Greetings Women’s Network Members:

Plenty of opportunities continue to evolve in Women’s Network with applications recently closing for ATHENA and ATHENA Young Professional, and now being accepted for the Carrie D. Francke Memorial Scholarship, the Debin Benish Outstanding Businesswoman Award, as well as the 2018-2019 Leadership Roles for Committee Co-Chairs, Steering and Officers. All of these remind me of the outstanding women who have held leadership roles, past, present and will do so in the future continuing to make our organization strong. Chambers and other programs throughout the country look at our organization as a model on how to successfully network and together lift one another up in the common cause of personal and professional growth.

As we plan for our future I couldn’t help but think of those leaders who had the vision to step up and create our organization, and the countless number of women they have cleared a path for along their way, just two of them being Carrie Franke and Debin Benish. I was not lucky enough to know Carrie, other than to witness headlines of her early career in public service, but Debin Benish was one of the first female business leaders I was introduced to as I was beginning my career in Columbia. She mastered her male-dominated trade, owning and operating her local Computer IT Firm. Finding myself in a career where I was the only female in my office and working with contractors who were my senior, I was thankful for the time I could spend with her. She was a thoughtful teacher with a joyful disposition (her laugh was contagious), she would cut away to important phone calls as we visited and I would witness her as a tough negotiator and empathetic leader in those moments. I quickly identified her as not only a strong female role model but a strong role model period. Although she was taken from her family and community too soon, I will never forget her kindness and generosity to a young woman in the beginning stage of her career.

I found Debin, as well as other women I admired at an early age, on my mind a lot this month. Maybe it was sitting through the Women’s Network Mentoring Committee’s feedback sessions, where the committee takes great time and effort to match mentees with mentors who will not only help them accomplish their goals through the program, but who will also leave lasting impressions on them as Debin and many others have done for me.

I also was provided a bit of a second chance this month with an extraordinary person I admire.
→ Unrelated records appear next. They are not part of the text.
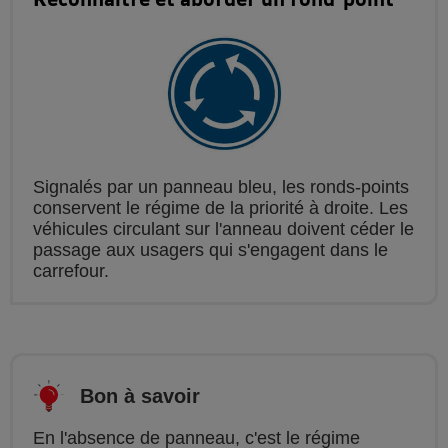
Signalés par un panneau bleu, les ronds-points
conservent le régime de la priorité à droite. Les
véhicules circulant sur l'anneau doivent céder le
passage aux usagers qui s'engagent dans le
carrefour.
Bon à savoir
En l'absence de panneau, c'est le régime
I first met her when I was attending the University of Missouri but I didn’t take the time to really get to know her, so when an opportunity arose that I could sit down and talk to her last month I was smart enough to recognize it as a gift. An outstanding woman with many “firsts” on her list for women in our community, university and country! She literally shattered glass ceilings through her career, not afraid to step up and challenge injustice, and making the way easier for those who would follow, and at 77 years old, she is still doing it today. We visited about many things, one being the female advantage to leadership. Interestingly, as accomplished as she is today, she felt that the “balancing act” we all are taught to strive for never got easier; but optimistically, she also felt it led to much of her success. She recounted how home life was an asset, and family development and organization development have similar cycles, which allow women to have a different approach on leading. According to the book “The Female Advantage: Women’s Way of Leadership” by Sally Helgesen, women are far more likely to lead through a networked web, to nurture and to respect co-workers and subordinates as whole people. More unafraid to “do the right thing” and to address societal or business wrongs forthrightly, even at some personal peril. In fact, many corporate cultures are now stressing the importance of leading with empathy to our male counterparts.

In conclusion, this month I encourage you to reach out to those you admire, successful leaders are more approachable then you would ever imagine, and eager to share information and their networks. Next, look in the mirror, that intelligent person looking at you is a mentor. Whether you are young or “seasoned,” in the beginning of your career or at the top, you are making an impact on others. So take time to share your gifts and make everyday positive in your own lives as well as others.